Scot Ulmer, left, Anthony Garzony, and Roger Morr are led from their arraignment Tuesday before Judge Stacy Cook at the Lucas County Courthouse.
Three former executives of the defunct Westhaven Group were taken from a Lucas County Common Pleas courtroom in handcuffs yesterday after they pleaded not guilty to racketeering and security fraud charges.
Scot Ulmer, Roger Morr, and Anthony Garzony are charged with multiple counts after being accused of violating the state's securities law.
Each of the defendants also is charged with engaging in a pattern of corrupt activity under the Racketeer Influenced and Corrupt Organizations (RICO) Act, which carries a mandatory 10-year prison term.
They and Westhaven founder John Ulmer were named in an 81-count indictment handed up last month by a grand jury and are accused of defrauding more than two dozen investors of more than $1.6 million from January, 2002, through December, 2005.

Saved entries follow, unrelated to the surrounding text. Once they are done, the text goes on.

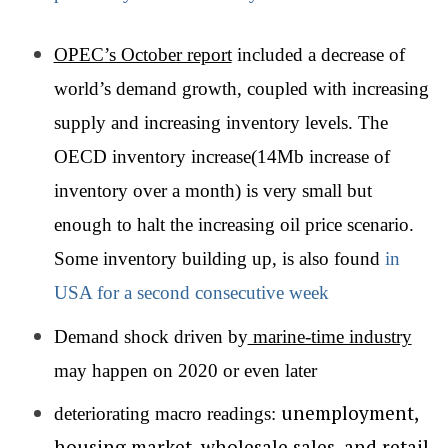
OPEC’s October report
included a decrease of
world’s demand growth, coupled with increasing
supply and increasing inventory levels. The
OECD inventory increase(14Mb increase of
inventory over a month) is very small but
enough to halt the increasing oil price scenario.
Some inventory building up, is also found
in
USA for a second consecutive week
Demand shock driven by
marine-time industry
may happen on 2020 or even later
unemployment,
deteriorating macro readings:
housing market, wholesale sales, and retail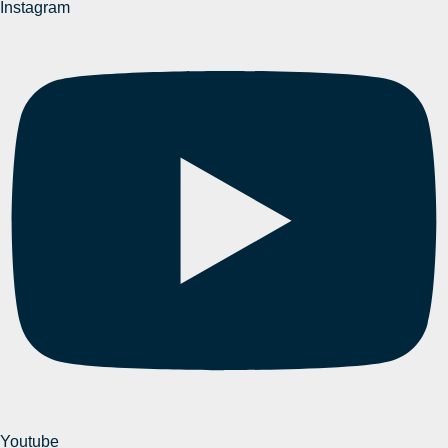
Instagram
Youtube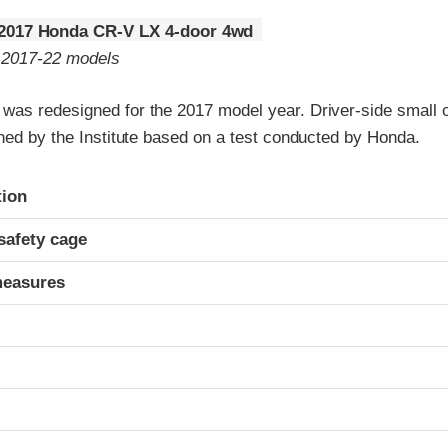
2017 Honda CR-V LX 4-door 4wd
o 2017-22 models
as redesigned for the 2017 model year. Driver-side small o
ned by the Institute based on a test conducted by Honda.
ria
tion
safety cage
measures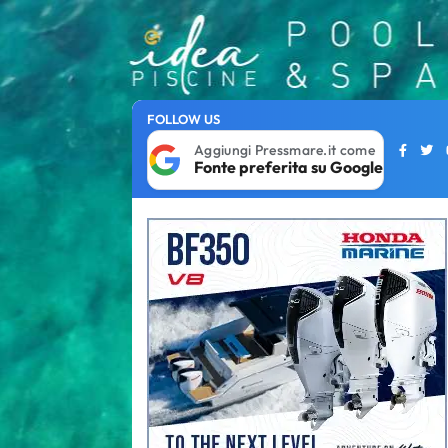
FOLLOW US
Aggiungi Pressmare.it come
Fonte preferita su Google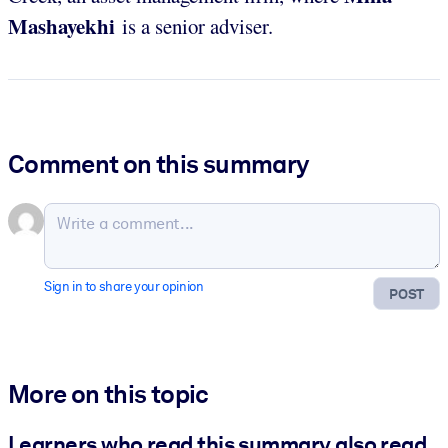
Mashayekhi
is a senior adviser.
Comment on this summary
Sign in to share your opinion
POST
More on this topic
Learners who read this summary also read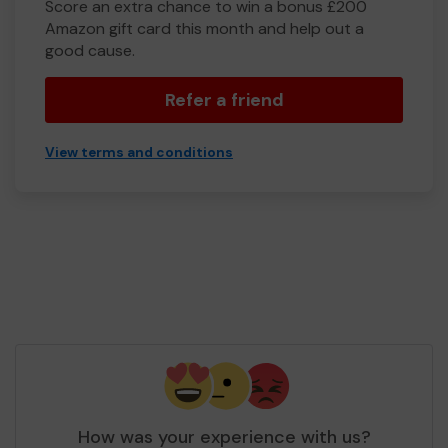
Score an extra chance to win a bonus £200
Amazon gift card this month and help out a
good cause.
Refer a friend
View terms and conditions
How was your experience with us?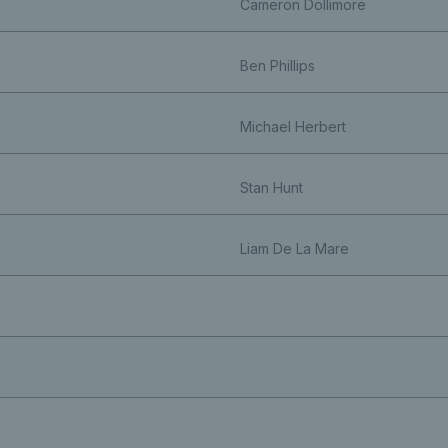
Cameron Dollimore
Ben Phillips
Michael Herbert
Stan Hunt
Liam De La Mare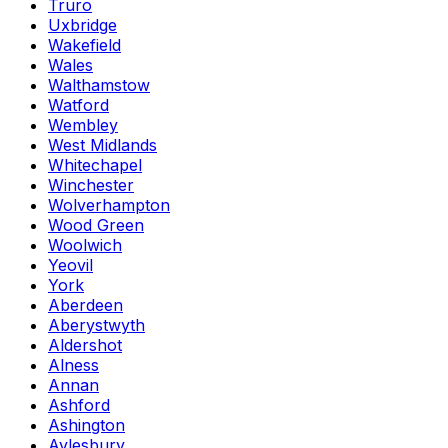
Truro
Uxbridge
Wakefield
Wales
Walthamstow
Watford
Wembley
West Midlands
Whitechapel
Winchester
Wolverhampton
Wood Green
Woolwich
Yeovil
York
Aberdeen
Aberystwyth
Aldershot
Alness
Annan
Ashford
Ashington
Aylesbury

Prosecutors said Westhaven failed to match the stakes of investors' money with mortgages of equal value and failed to disclose to investors that the company was insolvent.
John Ulmer, the father of Scot Ulmer, was arraigned April 18 and released on a $160,000 property bond.
During yesterday's brief hearing before Judge Stacy Cook, the defendants said very little as they stood with their attorneys.
Scot Ulmer, 31, of 4830 West Bancroft St. was released on a $110,000 property bond. His aunt, Barbara Neal, posted her home in West Toledo for his release.
He was president of Westhaven from 2001 until the company's collapse.
Morr, 64, of Delta, Ohio, and Mr. Garzony, 47, of 2615 Underhill Rd., Ottawa Hills, were released on their own recognizance.
Judge Cook ordered each of the defendants to surrender his passport.
Mr. Garzony worked for the firm from August, 1998, until January, 2003.
Judge Cook did not select a date for a trial. The defendants were told to return to court June 16 for a pretrial hearing.
The younger Ulmer is being held in a halfway house as part of his sentence in U.S. District Court in Toledo for forging lead-based paint disclosure forms for houses and rental properties of the defunct investment firm.
Westhaven Group bought, repaired, and sold blighted houses and at one time owned more than 300 properties in the county.
The state Commerce Department shut down Westhaven for securities fraud in December, 2005, when court-appointed receivers took control of the firm and began liquidating its assets.